# Crazy rating system. Rated a 3* by passenger.



## touberornottouber (Aug 12, 2016)

So I'm new and until now my rating has been 5.0. A couple days ago I had this guy come up on pings but he kept canceling when I got him right away. Today about 6 miles away on the other side of the river I got him again. Ok. Whatever. What the heck. I take it. I get there in about 7 minutes. It's a luxury condo building with guards who would not let me in until he called. OK whatever. I didn't cancel and stayed pleasant and got him.

I was nice to him and took him right to his destination and wished him well at the end of the trip.

A few minutes later I see I am now at 4.88. I calculated it and he must have rated me a 3*.

So this is a student and I am guessing he uses Uber about every day to get to class. I'm guessing the reason I got him so far away today was because no one else will take him.

So if he is going to rate me 3* every time I pick him up and do the job no one else evidently will do, then why the hell would I pick this guy up and not just let the ping timeout or cancel on him????

So eventually this guy won't be able to get a ride at all eventually! LOL

Why doesn't Uber start taking into account how picky the passenger is? If the guy 3*'s everyone then why should it count against me? The way I see it, I will be deactivated if I keep picking up this guy! It's crazy!


----------



## Koffee (Sep 2, 2016)

Go back and change his rating to a 1. Request to not be paired with him again and you problem is solved.

Koffee


----------



## touberornottouber (Aug 12, 2016)

Koffee said:


> Go back and change his rating to a 1. Request to not be paired with him again and you problem is solved.
> 
> Koffee


Can you request not to be paired with someone within the app or do you actually have to call Uber? I have no problem with the guy really but if he is going to rate me 3* then LOL why would I take him? It's crazy.


----------



## Koffee (Sep 2, 2016)

touberornottouber said:


> Can you request not to be paired with someone within the app


Yes. go to change his rating and you can either enter a message at the same time, or.. they will auto send you a message to confirm and elaborate if you want to wait for that message. Reply to it with any reason you want and put in your request.

Koffee


----------



## A T (Aug 3, 2016)

Rate his behind a 1. These pax are jerkoffs. If they don't like uber take a cab and pay triple in a dirty run down car.


----------



## touberornottouber (Aug 12, 2016)

Well the thing is I can't be 100% sure it was this guy.
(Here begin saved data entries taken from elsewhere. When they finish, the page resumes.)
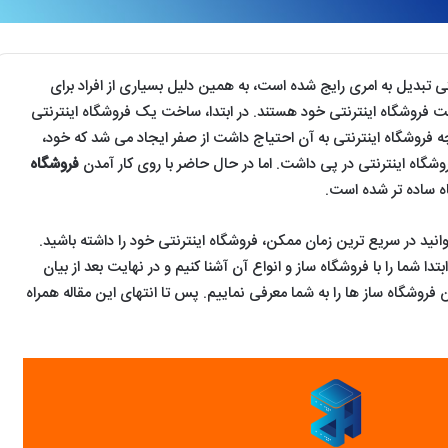
تی تبدیل به امری رایج شده است، به همین دلیل بسیاری از افراد برای
 فروشگاه اینترنتی خود هستند. در ابتدا، ساخت یک فروشگاه اینترنتی
نچه فروشگاه اینترنتی به آن احتیاج داشت از صفر ایجاد می شد که خود،
شگاه اینترنتی در پی داشت. اما در حال حاضر با روی کار آمدن
فروشگاه
 ساده تر شده است.
نید در سریع ترین زمان ممکن، فروشگاه اینترنتی خود را داشته باشید.
بتدا شما را با فروشگاه ساز و انواع آن آشنا کنیم و در نهایت بعد از بیان
ن فروشگاه ساز ها را به شما معرفی نماییم. پس تا انتهای این مقاله همراه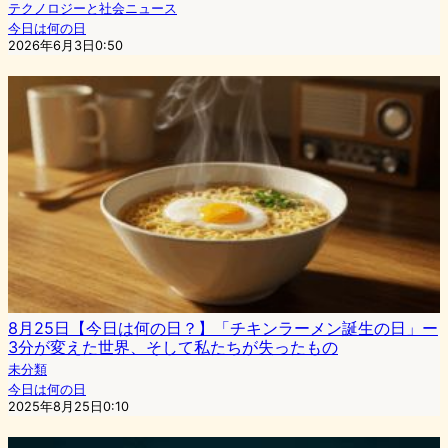
テクノロジーと社会ニュース
今日は何の日
2026年6月3日0:50
8月25日【今日は何の日？】「チキンラーメン誕生の日」ー
3分が変えた世界、そして私たちが失ったもの
未分類
今日は何の日
2025年8月25日0:10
It only seems like it.


----------



## A T (Aug 3, 2016)

touberornottouber said:


> Well the thing is I can't be 100% sure it was this guy. It only seems like it.


Just from reading your post it sounds like this rider screwed you over.
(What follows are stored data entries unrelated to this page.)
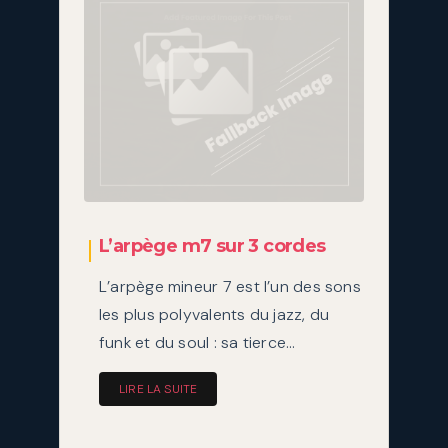
L’arpège m7 sur 3 cordes
L’arpège mineur 7 est l’un des sons
les plus polyvalents du jazz, du
funk et du soul : sa tierce…
LIRE LA SUITE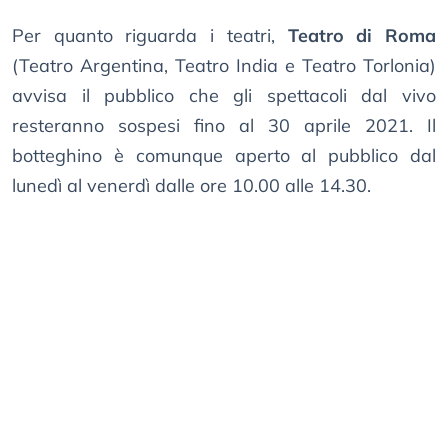
Per quanto riguarda i teatri,
Teatro di Roma
(Teatro Argentina, Teatro India e Teatro Torlonia)
avvisa il pubblico che gli spettacoli dal vivo
resteranno sospesi fino al 30 aprile 2021. Il
botteghino è comunque aperto al pubblico dal
lunedì al venerdì dalle ore 10.00 alle 14.30.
Some lowly security guard bothered him and he's mad and nails you for it.

These pax will do anything to screw the driver over and get a free ride while their at it. The ratings system is a freaking joke. I won't even get into that statement anymore than need be.

I will give you this advice. Uber and the pax think they have all the power but remember without you, me and other drivers there is no uber! We have the power!


----------



## Shangsta (Aug 15, 2016)

Some people just dont give five stars. You still have a good rating, you will be fine. Do you recall his rating? Sometimes Pax have low ratings because they give low ratings.


----------



## Atom guy (Jul 27, 2016)

I feel your pain. I just got low rated by a passenger for "late arrival" on a pickup that was 18 minutes away from me. The guy seemed nice enough, and complained that other Uber drivers cancel on him because they don't want to take a long ride (I drove him 92 miles in 2 hours). So I actually accept the ride, drive the 18 minutes to get the guy, drive 2 hours out of area, get no tip and a 1 star rating. This guy clearly doesn't get that he is rating the driver, not Uber in general, and that he is slowly eliminating the drivers who are willing to drive his routes by low rating them.


----------



## A T (Aug 3, 2016)

Atom guy said:


> I feel your pain. I just got low rated by a passenger for "late arrival" on a pickup that was 18 minutes away from me. The guy seemed nice enough, and complained that other Uber drivers cancel on him because they don't want to take a long ride (I drove him 92 miles in 2 hours). So I actually accept the ride, drive the 18 minutes to get the guy, drive 2 hours out of area, get no tip and a 1 star rating. This guy clearly doesn't get that he is rating the driver, not Uber in general, and that he is slowly eliminating the drivers who are willing to drive his routes by low rating them.


What was his pax rating?


----------



## touberornottouber (Aug 12, 2016)

The other problem is that it is a huge condo building (or two actually) so there are other GOOD customers there too. It doesn't seem as if it always shows the name until you accept it so I can't just ignore that one guy. I guess I will just cancel on him and go offline for 10 minutes if I get him again. My cancel rate is 0% so I imagine I have some leeway there.

So thus I begin my own personal blacklist of rides I will not take!


----------



## Koffee (Sep 2, 2016)

Its you call, but seriously.. at least send a message to not be paired with him again. Why worry and possibly limit this area over one rider that you can eliminate. He will no longer exist in your Uber world!

Koffee


----------



## martnov (Oct 3, 2016)

touberornottouber said:


> The other problem is that it is a huge condo building (or two actually) so there are other GOOD customers there too. It doesn't seem as if it always shows the name until you accept it so I can't just ignore that one guy. I guess I will just cancel on him and go offline for 10 minutes if I get him again. My cancel rate is 0% so I imagine I have some leeway there.
> 
> So thus I begin my own personal blacklist of rides I will not take!


Just write to uber tell them you want to change his rating to 1 so you wont be paired with him again. Tell them any excuse as he didnt want to put the seatbelt and this is a safety hazard besides you could get a ticket. Everyone else in thr Condo will be able to ride with youm


----------



## kc ub'ing! (May 27, 2016)

touberornottouber said:


> Well the thing is I can't be 100% sure it was this guy. It only seems like it.


What's the upside of picking up this a-clown again? Change his rating to a 1 and request uber not pair you with him going forward.

He's an habitual user yet his drivers still have to hassle with residence security to pick him up? Ef that turd!


----------